What is the role of competition in the marketplace? That’s the question surrounding a recent uproar in Fuquay-Varina, a Raleigh suburb located in the southwest corner of Wake County. Food trucks – a Triangle staple – have arrived in the town, and some restaurant owners are not happy. And what’s more – they’re being surprisingly candid about the reasons for their push to regulate food trucks out of town.
Some Fuquay-Varina restaurant owners have taken their concerns to the town’s government. Ed Ridpath, chairman of the town’s planning board and a former member of its board of commissioners, summed up those concerns in a recent article at WCNC:
The concern is that if I’m a business owner, I’m counting on a rush of customers on Friday night. If there’s a food truck nearby, maybe they’re taking some of my business,” said Ed Ridpath, the Chairman of the Fuquay-Varina Planning Board.
In Ridpath’s defense, he is one of the members of the planning board who is against an all-out ban.
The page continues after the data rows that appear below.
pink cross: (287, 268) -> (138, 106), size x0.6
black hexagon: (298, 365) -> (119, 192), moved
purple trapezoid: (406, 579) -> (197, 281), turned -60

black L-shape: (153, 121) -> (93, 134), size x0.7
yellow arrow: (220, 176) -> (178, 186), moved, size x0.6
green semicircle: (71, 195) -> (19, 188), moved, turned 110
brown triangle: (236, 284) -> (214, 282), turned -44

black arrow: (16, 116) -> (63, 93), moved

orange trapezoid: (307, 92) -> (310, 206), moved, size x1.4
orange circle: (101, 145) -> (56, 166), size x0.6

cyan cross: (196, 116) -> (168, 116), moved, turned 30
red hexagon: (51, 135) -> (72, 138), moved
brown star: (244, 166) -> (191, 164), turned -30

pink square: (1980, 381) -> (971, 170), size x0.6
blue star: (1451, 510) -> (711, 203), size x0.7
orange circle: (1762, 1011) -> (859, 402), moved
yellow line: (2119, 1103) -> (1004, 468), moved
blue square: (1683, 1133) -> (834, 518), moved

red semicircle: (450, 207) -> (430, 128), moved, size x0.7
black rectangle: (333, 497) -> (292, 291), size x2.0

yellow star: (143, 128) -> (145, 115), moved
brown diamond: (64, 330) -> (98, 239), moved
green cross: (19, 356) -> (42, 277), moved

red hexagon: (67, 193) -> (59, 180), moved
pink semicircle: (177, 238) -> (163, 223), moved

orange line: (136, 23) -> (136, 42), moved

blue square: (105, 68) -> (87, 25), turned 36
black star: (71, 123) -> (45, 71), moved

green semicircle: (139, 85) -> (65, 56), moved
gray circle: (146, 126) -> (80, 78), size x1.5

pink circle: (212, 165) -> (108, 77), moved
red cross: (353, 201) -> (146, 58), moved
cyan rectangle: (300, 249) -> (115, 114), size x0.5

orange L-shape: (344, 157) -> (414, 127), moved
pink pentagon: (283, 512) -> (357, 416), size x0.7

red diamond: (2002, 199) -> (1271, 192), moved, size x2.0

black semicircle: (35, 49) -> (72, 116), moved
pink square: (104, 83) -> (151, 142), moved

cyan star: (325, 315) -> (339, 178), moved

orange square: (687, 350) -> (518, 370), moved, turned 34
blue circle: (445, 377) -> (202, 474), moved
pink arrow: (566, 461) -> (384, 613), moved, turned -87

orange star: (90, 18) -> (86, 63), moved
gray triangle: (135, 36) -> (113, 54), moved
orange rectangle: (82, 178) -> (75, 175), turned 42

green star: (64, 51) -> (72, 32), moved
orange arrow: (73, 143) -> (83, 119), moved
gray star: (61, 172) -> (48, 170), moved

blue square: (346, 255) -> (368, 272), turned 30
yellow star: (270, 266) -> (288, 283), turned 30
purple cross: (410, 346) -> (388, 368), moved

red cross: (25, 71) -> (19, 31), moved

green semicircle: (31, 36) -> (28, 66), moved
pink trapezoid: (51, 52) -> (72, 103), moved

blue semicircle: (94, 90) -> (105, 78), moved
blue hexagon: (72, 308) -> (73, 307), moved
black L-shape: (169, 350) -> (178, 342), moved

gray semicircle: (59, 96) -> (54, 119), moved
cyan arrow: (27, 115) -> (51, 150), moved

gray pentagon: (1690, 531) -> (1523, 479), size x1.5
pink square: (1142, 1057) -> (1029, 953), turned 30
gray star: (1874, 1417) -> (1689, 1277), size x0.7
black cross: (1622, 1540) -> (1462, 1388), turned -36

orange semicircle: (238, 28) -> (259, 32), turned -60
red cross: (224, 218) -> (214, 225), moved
And as a member of the board of commissioners, he voted to allow food trucks in the first place. But if his understanding of the debate surrounding food trucks is accurate, this is a serious cause for concern. It seems that the town is not weighing the safety of allowing food trucks, but is instead simply deciding whether and how much to shield incumbent business owners from competition. This seems to be the case – as reported by the News & Observer in January:
Yury Rojas, owner of Anna’s Pizza, couldn’t be reached for comment but a manager confirmed they have complained to the town about the trucks … On Tuesday, Charles Barnes was the lone speaker in favor of the proposed ban. He’s a partner in South Main Market, a downtown real estate company. It owns the building between Fainting Goat and The Mill, where Beef O’Brady’s was until it recently closed.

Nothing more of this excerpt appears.